Dans ce contexte, l’arrivée de Gandi est un nouvel affront pour les institutions en place : « Pour l’Inria et l’Afnic, se souvient Valentin Lacambre, c’était un choc culturel. Ils nous considéraient comme une officine dangereuse, irresponsable, mue par une idéologie libertaire à l’américaine – et c’était un peu vrai.
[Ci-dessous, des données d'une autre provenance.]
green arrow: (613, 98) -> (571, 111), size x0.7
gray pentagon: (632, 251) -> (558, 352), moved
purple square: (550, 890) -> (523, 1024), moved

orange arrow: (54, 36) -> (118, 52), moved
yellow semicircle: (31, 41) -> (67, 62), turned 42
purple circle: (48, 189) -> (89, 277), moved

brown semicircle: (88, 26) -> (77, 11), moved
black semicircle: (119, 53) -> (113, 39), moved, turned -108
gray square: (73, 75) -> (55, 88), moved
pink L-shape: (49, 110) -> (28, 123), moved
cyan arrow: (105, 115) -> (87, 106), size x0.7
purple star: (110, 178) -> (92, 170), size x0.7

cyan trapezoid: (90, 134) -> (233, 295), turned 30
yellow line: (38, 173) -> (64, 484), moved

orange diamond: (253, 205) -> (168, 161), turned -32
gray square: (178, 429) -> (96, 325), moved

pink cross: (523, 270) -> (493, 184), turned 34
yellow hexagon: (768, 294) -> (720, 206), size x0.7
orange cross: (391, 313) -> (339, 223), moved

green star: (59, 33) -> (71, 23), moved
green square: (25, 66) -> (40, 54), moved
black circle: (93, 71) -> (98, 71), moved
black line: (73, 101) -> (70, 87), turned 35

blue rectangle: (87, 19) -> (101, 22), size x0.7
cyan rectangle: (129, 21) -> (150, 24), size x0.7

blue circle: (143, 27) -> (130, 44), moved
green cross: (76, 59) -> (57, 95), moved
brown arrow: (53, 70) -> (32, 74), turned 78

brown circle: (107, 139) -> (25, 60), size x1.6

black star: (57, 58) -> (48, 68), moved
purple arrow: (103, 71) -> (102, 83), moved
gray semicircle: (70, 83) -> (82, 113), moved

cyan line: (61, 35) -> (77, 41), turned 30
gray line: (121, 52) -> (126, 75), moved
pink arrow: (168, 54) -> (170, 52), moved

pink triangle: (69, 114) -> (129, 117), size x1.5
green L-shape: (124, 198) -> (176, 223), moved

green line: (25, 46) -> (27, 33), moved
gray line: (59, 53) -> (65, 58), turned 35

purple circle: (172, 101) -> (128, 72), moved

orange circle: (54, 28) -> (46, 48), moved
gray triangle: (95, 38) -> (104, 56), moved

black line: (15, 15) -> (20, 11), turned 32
Quand ils nous croisaient dans des conférences, ils se levaient, devenaient tout rouges et criaient qu’il fallait nettoyer l’Internet des gens comme nous. » Or, Gandi prospère rapidement :

« Notre service était facile à l’emploi, pas cher, sans contrainte. Pour que n’importe qui puisse continuer à dire n’importe quoi sur le Net, il fallait que les gens soient indépendants. Pour nous, la solution était qu’ils possèdent leur propre nom de domaine et puissent changer de prestataire facilement. En fait, nous étions à fronts renversés : l’agence publique menait une politique commerciale vers les entreprises, et le petit Gandi offrait un vrai service public à la population. »

Il faudra attendre 2006 pour que l’attribution du « .fr » soit libéralisée – sauf pour les noms de communes et pour une liste noire de mots grossiers.

Aujourd’hui, Valentin Lacambre ne s’occupe plus d’Internet, devenu trop commercial, trop centralisé et trop surveillé à son goût. Il se consacre à la permaculture et à la biologie végétale, « des technologies non centralisables ».